**PROMPT:** The answer must be every line of the data that holds the word "ARTICLES".
(INFORMATION SHOWN begins)
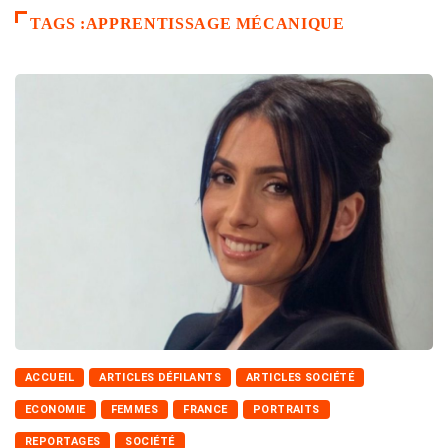
TAGS :APPRENTISSAGE MÉCANIQUE
ACCUEIL
ARTICLES DÉFILANTS
ARTICLES SOCIÉTÉ
ECONOMIE
FEMMES
FRANCE
PORTRAITS
REPORTAGES
SOCIÉTÉ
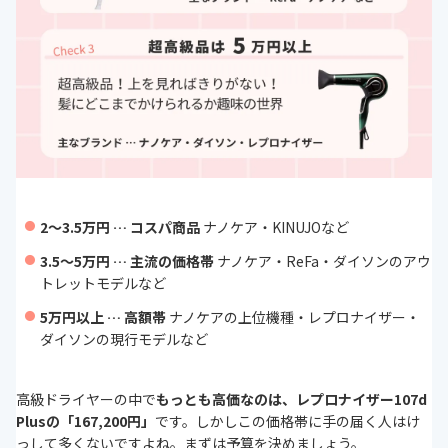
2〜3.5万円 … コスパ商品
ナノケア・KINUJOなど
3.5〜5万円 … 主流の価格帯
ナノケア・ReFa・ダイソンのアウ
トレットモデルなど
5万円以上 … 高額帯
ナノケアの上位機種・レプロナイザー・
ダイソンの現行モデルなど
高級ドライヤーの中で
もっとも高価なのは、レプロナイザー107d
Plusの「167,200円」
です。しかしこの価格帯に手の届く人はけ
っして多くないですよね。まずは予算を決めましょう。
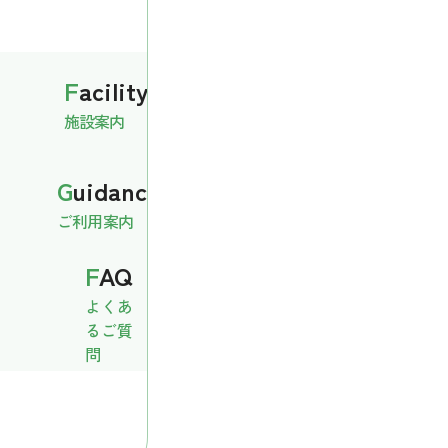
F
acility.
施設案内
G
uidance
ご利用案内
F
AQ
よくあ
るご質
問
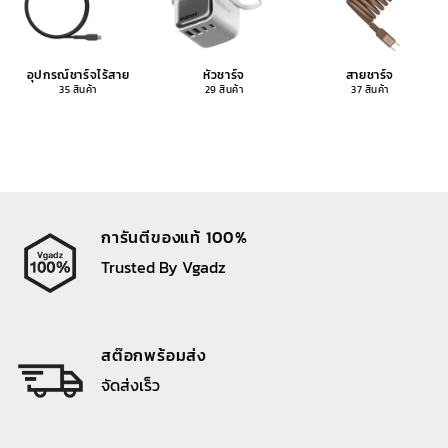
อุปกรณ์ชาร์จไร้สาย
หัวชาร์จ
สายชาร์จ
35 สินค้า
29 สินค้า
37 สินค้า
การันตีของแท้ 100%
Trusted By Vgadz
สต๊อกพร้อมส่ง
จัดส่งเร็ว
(INFORMATION SHOWN ends)
**TASK RESULT:**
ARTICLES DÉFILANTS
ARTICLES SOCIÉTÉ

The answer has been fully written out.